Ancak Ortadoğu’daki konjonktür bu stratejiyi desteklemekten uzak, PKK ve BDP de bunun farkındalar. ABD’nin Irak’tan güçlerini çekeceğini açıkladığı günden beri PKK, Ortadoğu’da varlığını garantiye alacak her türlü fırsatı kullanmaktadır. Ortadoğu’da şekillenen Kürt coğrafyasında bölgesel egemenlik iddiası ile muhatap alınma mücadelesi vermektedir. Politikaları Türkiye-Irak-Suriye üçgeninde bir jeo-stratejiye dayanmaktadır. Buna bağlı olarak PKK’nın tırmanan eylemlerindeki hedefi de “Alan hâkimiyetinden”, “Bölgesel hâkimiyet ve egemenlik” iddiasına dönüşmüştür. Hedef bölgenin sınırları ise, bizzat BDP Eşbaşkanı Sayın Demirtaş tarafından geçtiğimiz Nisan ayında çizilmiştir: "Irak bölünürse bağımsız Kürdistan devleti oluşacak. Suriye’de de özerk Kürdistan oluşabilir. İran’da zaten Kürdistan eyaleti var. Bu durumda Iğdır’dan Hatay’a, Türkiye’nin tüm güney sınırları resmen Kürdistan olacak"[2]
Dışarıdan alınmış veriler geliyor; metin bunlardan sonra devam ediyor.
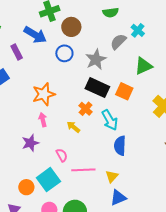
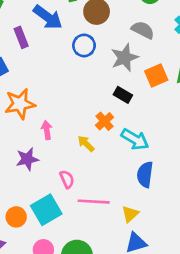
gray semicircle: (118, 42) -> (143, 30), moved, turned 66
black rectangle: (97, 88) -> (123, 95), size x0.6
orange square: (124, 91) -> (156, 76), moved, turned 36
orange star: (44, 94) -> (20, 104), moved
cyan arrow: (110, 120) -> (135, 139), turned -35

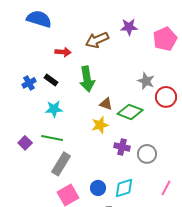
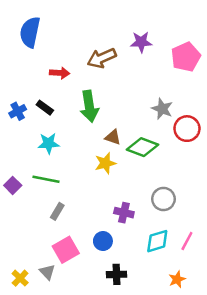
blue semicircle: (39, 19) -> (30, 32), turned -95
purple cross: (122, 147) -> (124, 213), moved
gray rectangle: (61, 164) -> (57, 211), size x0.6
cyan diamond: (124, 188) -> (157, 241), moved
İşte böylesine bir çıkmaza girilmeden ve bugünkü şiddet sarmalına kapılmadan sorun gerçek boyutlarında ele alınabilse idi; gençlerimiz geleceklerine daha umutla bakabilirlerdi. Ama ne yazık ki hala her gün terörle mücadelede şehitlerimiz “Son yolculuklarına” uğurlanıyorlar. Şehit verdiğimiz fidanlarımızın, ana kuzularının babaları da amcaları da 1990’larda şehit düşüyorlardı…
Elimizi vicdanımıza koyup sorgulayalım, 1990’lardan bu yana yüreklerimizi dağlayan her Şehidin ardından verilen söylev ve vaatlerin dışında değişen nedir?  İpe un sermekten öteye geçmeyen “Yetkililerin” boş söylemleri ne işe yarıyor? Bir taraftan halkımız arasında safları daha da keskinleştiriyor, bir taraftan da halkın hem kendisine hem de Devlete güveni sarsılıyor. Ama bu süreçte değişmeyen ortak payda; gençlerimizin akıttığı kan ve gelecek kuşakların kaybolan gönenci, işi ve aşı…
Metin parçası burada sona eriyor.